Local businessman Locky McLean is making and breaking the news latley with his efforts of purchasing the company McLeans Tea bags!, McLean decided to make the decision to purchase the company after he was Tea Bagged numerous times by Secret Stash CO owner Sam Kenna Walsh, "It just came to me the minute after I was tea bagged again I realsied that McLeans tea bags was mine for the taking, I just love the feeling of a nice cup of tea running down your throat!." Locky has agreed to give us an update on the newest brand Tea Bags he calls the Cork-Bags wich are based and designed by his friend and CO owner of Secret Stash Biscuits Sam Kenna Walsh. I will update soon!
Yes you read right, A new business is in town and yes it is owned by father son group Peter Walsh/Sam Kenna Walsh are forming the "Secret Stash Biscuits" company Peter "Cork" Walsh said when question why open a biscuit company: "Well my son Sam seems to be going through biscuits every Saturday night and I got sick of forking out the small amount of money, When I clicked!, Damn it well start our own company!, When I told Sam he nearly jumped through our 3rd story roof!
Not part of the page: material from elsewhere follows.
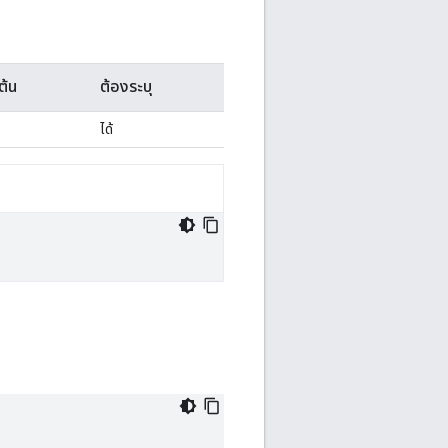
มต้น
ต้องระบุ
ได้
I decided to let him pick the name and he decided on Secret Stash, Theres a secret ingredient that I dont know of yet but all I know is that its $35 a biscuit so it must be good!". Well give you a report on how Secret Stash are going in the next few weeks.
Yes you read right!, Hermits may be on the verge of Extinction after local "Crab" Hermit Marshall decided to spend a Saturday night on the piss, He was reportedly very, Rude, Agressive, Destructive and Racist to many other fellow piss heads and the police were called in at one stage to settle down the struggling Hermit after his 14 can effort as he reportedly to the police "Hey its one of them Piggy people, Hey I WANT SOME BACON!,(Police lay him down and belt the sense out of him) AY DIDNT I SEE YOU IN THAT MOVIE TITANIC?!" Marshall is now being checked up on frequently by the "Bacon Boys", We will give you an update soon!.